Destroy Rock & Roll presents another success story in the genre of bedroom electronica. Isle of Skye's Myles MacInnes recorded this debut album entirely at home with relatively basic computer software, and the resulting 14 tracks are every bit as compelling as contemporaneous efforts from like-minded electronic artists Daft Punk, Lemon Jelly, and the Orb. Though Mylo is a bit of a musical chameleon in that he raids influences from acid house to ambient techno to downtempo trip-hop, the album is held quite cohesively together by a smart sense of humor and what might be called a case of the warm fuzzies. These warm fuzzies are most apparent in the smooth beats, funky grooves, funny voice samples, and cute sound effects that tone down even the album's most aggressive moments.

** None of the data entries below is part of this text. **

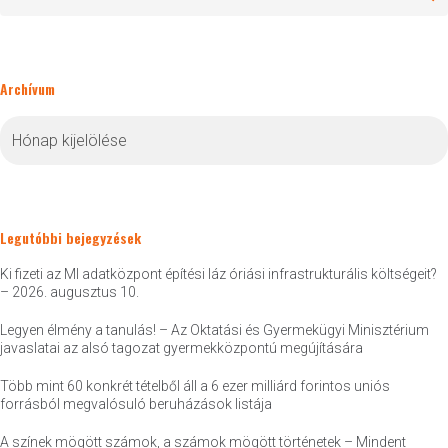
Archívum
Archívum
Legutóbbi bejegyzések
Ki fizeti az MI adatközpont építési láz óriási infrastrukturális költségeit?
– 2026. augusztus 10.
Legyen élmény a tanulás! – Az Oktatási és Gyermekügyi Minisztérium
javaslatai az alsó tagozat gyermekközpontú megújítására
Több mint 60 konkrét tételből áll a 6 ezer milliárd forintos uniós
forrásból megvalósuló beruházások listája
A színek mögött számok, a számok mögött történetek – Mindent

The most obvious comedy is found in the potty-mouthed cut-and-paste affair "Drop the Pressure" and in an evangelist ridiculously calling out "sinners" like Duran Duran and REO Speedwagon over goofy lo-fi grooves on "Destroy Rock & Roll." While album highlight "In My Arms" isn't blatantly funny, it's sure to bring a smile to any fan of 1980s Top 40. The track is an addictive, somehow soulful mashup of Kim Carnes' "Bette Davis Eyes" and Reel Life's "Waiting for a Star to Fall." It's quite a treat hearing the repeated fragment "in my arms baby yeah" cut and flanged to the point of euphoria with the somewhat ominous, emotional synth notes of the Kim Carnes track icing the cake. But Mylo doesn't cop out to comedy. Indeed, he straddles the techno film score realm of Moby with aplomb on "Emotion 98.6" and gives IDM hero Mike Paradinas a run for his money with the high-pitched, childlike melodies of "Guilty of Love." There is a sense that some filler could have been excised, but the album is so much fun while it lasts that it's difficult to nitpick. Mylo's singles attracted quite a following and led to remix assignments for the Killers, the Scissor Sisters, Annie, and Moby, among others, and Destroy Rock & Roll only seems to cement his status among the elite of electronic cut-and-pasters of his time.

Customer Reviews

A Truly Great Album....

What can I say? Any album that gets away with sampling Boy meets Girl and Kim Carnes in the same song, got to be worth a listen, hasn't it? "Valley of the Dolls" sounds like the music you'd find at the end of a Commodore Amiga game, slightly dated, but still carrying some sort of emotional punch. "Destroy Rock & Roll", with it's preacher sample, sounds like the worlds coolest sermon. But the album's centrepiece is surely "In My Arms", the home of the above mentioned samples, a fantastic tune, one of the best samples ever.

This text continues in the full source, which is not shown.